U.S. Pat. No. 3,935,129 discloses a liquid cleaning composition containing an alkali metal silicate, urea, glycerin, triethanolamine, an anionic detergent and a nonionic detergent. The silicate content determines the amount of anionic and/or nonionic detergent in the liquid cleaning composition.

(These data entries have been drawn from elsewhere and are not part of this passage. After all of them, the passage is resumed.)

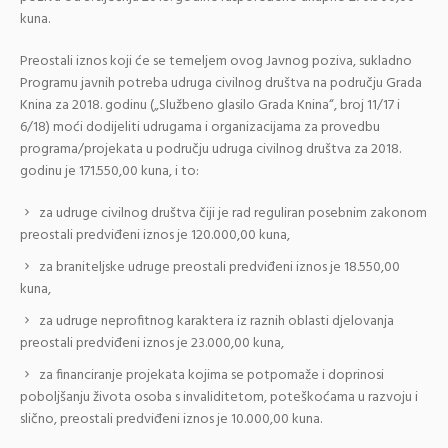
kuna.
Preostali iznos koji će se temeljem ovog Javnog poziva, sukladno
Programu javnih potreba udruga civilnog društva na području Grada
Knina za 2018. godinu („Službeno glasilo Grada Knina“, broj 11/17 i
6/18) moći dodijeliti udrugama i organizacijama za provedbu
programa/projekata u području udruga civilnog društva za 2018.
godinu je 171.550,00 kuna, i to:
za udruge civilnog društva čiji je rad reguliran posebnim zakonom
preostali predviđeni iznos je 120.000,00 kuna,
za braniteljske udruge preostali predviđeni iznos je 18.550,00
kuna,
za udruge neprofitnog karaktera iz raznih oblasti djelovanja
preostali predviđeni iznos je 23.000,00 kuna,
za financiranje projekata kojima se potpomaže i doprinosi
poboljšanju života osoba s invaliditetom, poteškoćama u razvoju i
slično, preostali predviđeni iznos je 10.000,00 kuna.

However, the foaming properties of these detergent compositions are not discussed therein.
U.S. Pat. No. 4,129,515 discloses a heavy duty liquid detergent for laundering fabrics comprising a mixture of substantially equal amounts of anionic and nonionic surfactants, alkanolamines and magnesium salts, and, optionally, zwitterionic surfactants as suds modifiers.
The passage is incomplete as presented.